Suppose $\Omega$ is a bounded domain in $\mathbb{R}^n$. Consider the Dirichlet boundary value problem for poisson equation $$ \left\{\!\! \begin{aligned} &-\Delta u(x)=f(x),x\in\Omega\\ &u|_{\partial\Omega}=0 \end{aligned} \right. $$ given $f\in C(\bar\Omega)$. A classical solution is $u\in C^2(\Omega)\cap C(\bar \Omega)$ satisfying the above equation pointwise. A weak solution is $u\in H_0^1(\Omega)$ such that $$\int_\Omega \nabla u\cdot\nabla v=\int_\Omega fv\quad \text{for all } v\in H_0^1(\Omega).$$ To show a classical solution is also a weak solution, one has to show if $u\in C^2(\Omega)\cap C(\bar \Omega)$ is a classical solution, then $u\in H_0^1(\Omega)$ and $u$ satisfies the identity in the definition of a weak solution. I can show the identity, and I can show if $u\in H^1(\Omega)$ then $u\in H_0^1(\Omega)$ by trace theorem. The question is how to prove $u\in H^1(\Omega)$?
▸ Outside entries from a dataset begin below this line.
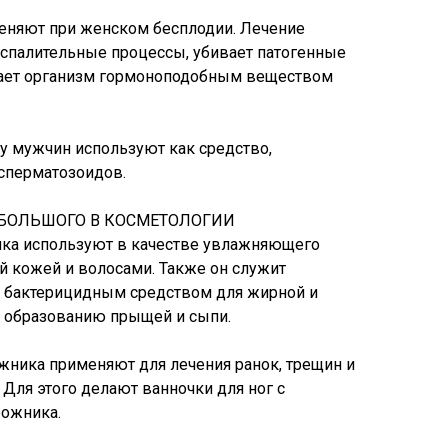
еняют при женском бесплодии. Лечение
спалительные процессы, убивает патогенные
ает организм гормоноподобным веществом
у мужчин используют как средство,
сперматозоидов.
БОЛЬШОГО В КОСМЕТОЛОГИИ
ика используют в качестве увлажняющего
ой кожей и волосами. Также он служит
 бактерицидным средством для жирной и
к образованию прыщей и сыпи.
ожника применяют для лечения ранок, трещин и
. Для этого делают ванночки для ног с
рожника.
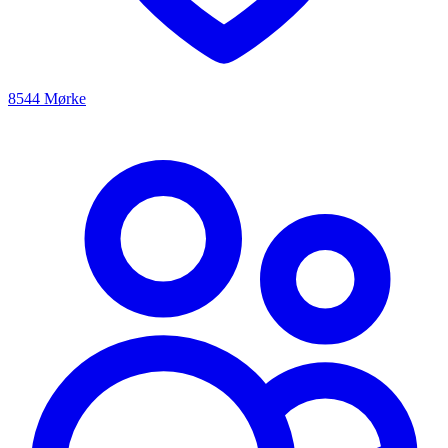
8544 Mørke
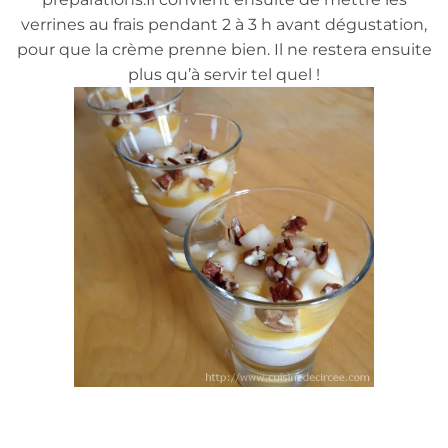
verrines au frais pendant 2 à 3 h avant dégustation,
pour que la crème prenne bien. Il ne restera ensuite
plus qu’à servir tel quel !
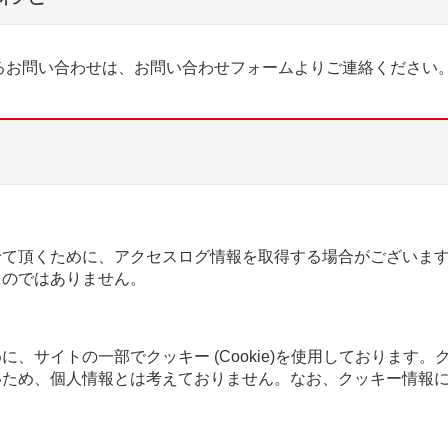
るお問い合わせは、お問い合わせフォームよりご連絡ください
せて頂くために、アクセスログ情報を取得する場合がございま
ものではありません。
、サイトの一部でクッキー (Cookie)を使用しております。
いため、個人情報とは考えておりません。なお、クッキー情報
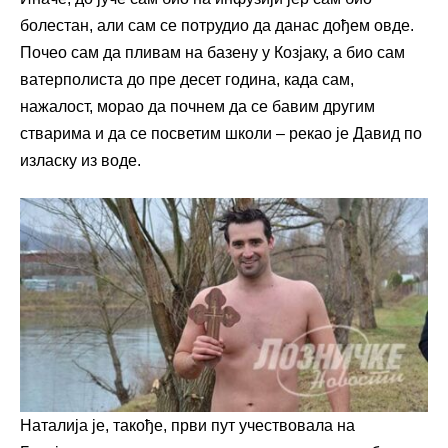
болестан, али сам се потрудио да данас дођем овде.
Почео сам да пливам на базену у Козјаку, а био сам
ватерполиста до пре десет година, када сам,
нажалост, морао да почнем да се бавим другим
стварима и да се посветим школи – рекао је Давид по
изласку из воде.
Наталија је, такође, први пут учествовала на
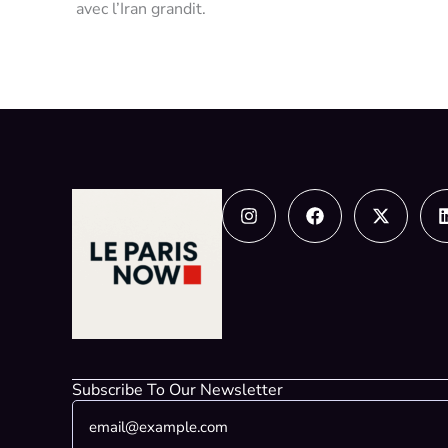
avec l’Iran grandit.
Instagram
Facebook
X-
twitter
Subscribe To Our Newsletter
E
*
m
E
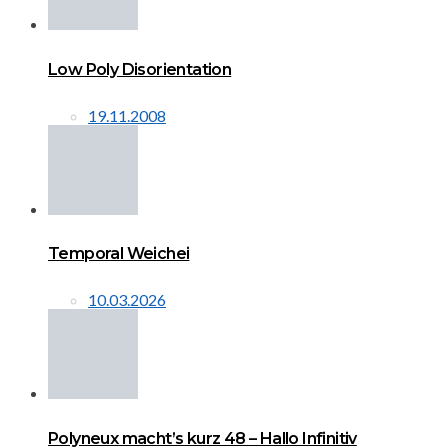
Low Poly Disorientation
19.11.2008
Temporal Weichei
10.03.2026
Polyneux macht’s kurz 48 – Hallo Infinitiv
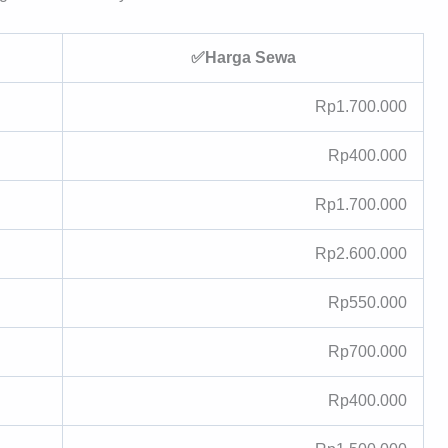
✅Harga Sewa
Rp1.700.000
Rp400.000
Rp1.700.000
Rp2.600.000
Rp550.000
Rp700.000
Rp400.000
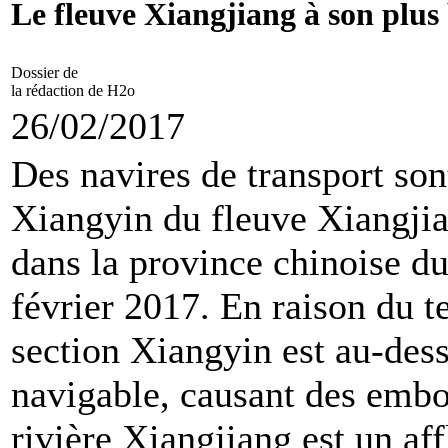
Le fleuve Xiangjiang à son plus
Dossier de
la rédaction de H2o
26/02/2017
Des navires de transport son
Xiangyin du fleuve Xiangjia
dans la province chinoise d
février 2017. En raison du t
section Xiangyin est au-de
navigable, causant des embo
rivière Xiangjiang est un af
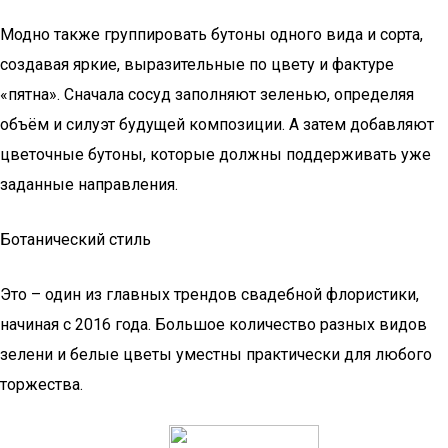
Модно также группировать бутоны одного вида и сорта,
создавая яркие, выразительные по цвету и фактуре
«пятна». Сначала сосуд заполняют зеленью, определяя
объём и силуэт будущей композиции. А затем добавляют
цветочные бутоны, которые должны поддерживать уже
заданные направления.
Ботанический стиль
Это – один из главных трендов свадебной флористики,
начиная с 2016 года. Большое количество разных видов
зелени и белые цветы уместны практически для любого
торжества.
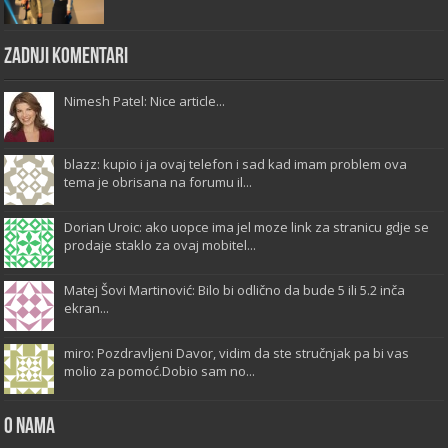
Zadnji komentari
Nimesh Patel: Nice article...
blazz: kupio i ja ovaj telefon i sad kad imam problem ova
tema je obrisana na forumu il...
Dorian Uroic: ako uopce ima jel moze link za stranicu gdje se
prodaje staklo za ovaj mobitel...
Matej Šovi Martinović: Bilo bi odlično da bude 5 ili 5.2 inča
ekran...
miro: Pozdravljeni Davor, vidim da ste stručnjak pa bi vas
molio za pomoć.Dobio sam no...
O Nama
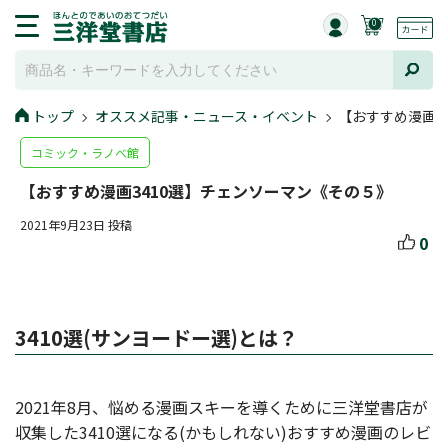
0
トップ
オススメ記事・ニュース・イベント
【おすすめ漫画3
コミック・ラノベ館
【おすすめ漫画3410選】チェンソーマン《その５》
2021年9月23日 投稿
0
3410選(サンヨードー選)とは？
2021年8月、悩める漫画スキーを導くために三洋堂書店が
収集した3410選になる(かもしれない)おすすめ漫画のレビ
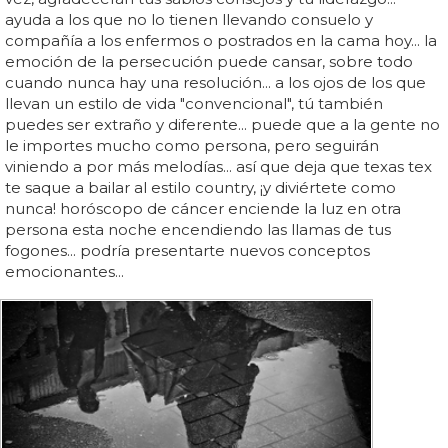
ayuda a los que no lo tienen llevando consuelo y
compañía a los enfermos o postrados en la cama hoy... la
emoción de la persecución puede cansar, sobre todo
cuando nunca hay una resolución... a los ojos de los que
llevan un estilo de vida "convencional", tú también
puedes ser extraño y diferente... puede que a la gente no
le importes mucho como persona, pero seguirán
viniendo a por más melodías... así que deja que texas tex
te saque a bailar al estilo country, ¡y diviértete como
nunca! horóscopo de cáncer enciende la luz en otra
persona esta noche encendiendo las llamas de tus
fogones... podría presentarte nuevos conceptos
emocionantes...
Edit: The original question was how to show $C^2(\Omega)\cap C(\bar \Omega)\subset H^1(\Omega)$, which may not be true. The above question is the one I really want to ask.
Let $u$ be a classical solution to the Dirichlet problem. To prove that $u \in H^{1}_{0}(\Omega)$, we proceed as follows:
Obviously $u \in L^2(\Omega)$ since $u$ is continuous on the compact set $\bar \Omega$ and hence bounded. The weak derivative is simply the ordinary derivative, what remains to show is that it is in $L^2(\Omega)$.
This follows from the fact that $\Delta u = f$ is also in $C(\bar \Omega)$ by definition of your classical solution and is hence bounded. And if both $u$ and $\Delta u$ are bounded, then so is $\nabla u$.
Now we use that $Tu = 0$ for continuous functions that vanish on the boundary, by definition of the trace operator $T$. A subtle but important theorem asserts that, for any $u \in H^1(\Omega)$, we have $Tu=0$ if and only if $u \in H^{1}_0(\Omega)$.
Finally, integration by parts shows that $\Delta u = f$ weakly.